Franchising, retail, business
03/06/2014
Tokyo is the second most attractive city for global retailers, behind Paris.
According to CBRE, Japan’s capital city has seen the number of new entrants during 2013 double (48) since 2012, reflecting renewed confidence in the economic prospects of Japan.
Half of all new entrants (24) came from the US, while a further 18 were from Europe.
Meanwhile, Hong Kong was the world’s third ‘hottest’ market with 43 new entrants, followed by Abu Dhabi with 42.
CBRE said retailers focused on more mature markets in 2013, with 18 of the top target cities considered mature markets compared with only 14 the previous year.
“The improving economic prospects in Western Europe and North America is leading global retailers to refocus their expansion plans on mature markets and the world’s major retail destinations, with Paris, Tokyo, London and Berlin the top targets,” said Jose Luis Martin, EMEA senior director of cross border retail, CBRE.

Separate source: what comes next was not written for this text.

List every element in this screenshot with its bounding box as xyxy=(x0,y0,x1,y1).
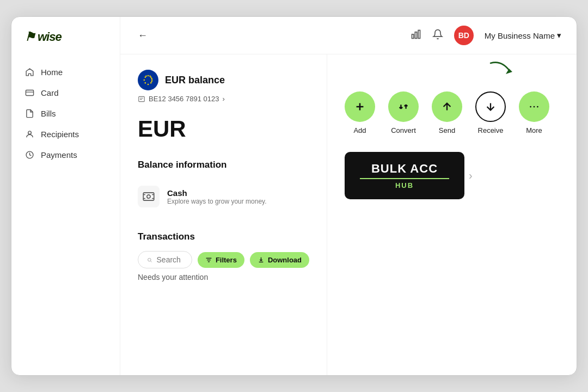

“Retailers have also turned their attention to recovering European markets and Asian and South American cities where they are still under represented.”
He said global shopping centre development is also at an all-time high and is providing the opportunity for retailers to enter new markets, particularly in Asia, Latin America and Eastern Europe.
“Owners are putting sizable resources into revamping, extending and freshening up their existing centers and securing major international brands is a key part of this strategy,” he said.
“The growth of the online environment has also elevated the importance of the brand – not just among luxury retailers, but across the retail spectrum with consumers seeking out aspirational brands as well as high street and value offerings, and this is driving demand for new stores.”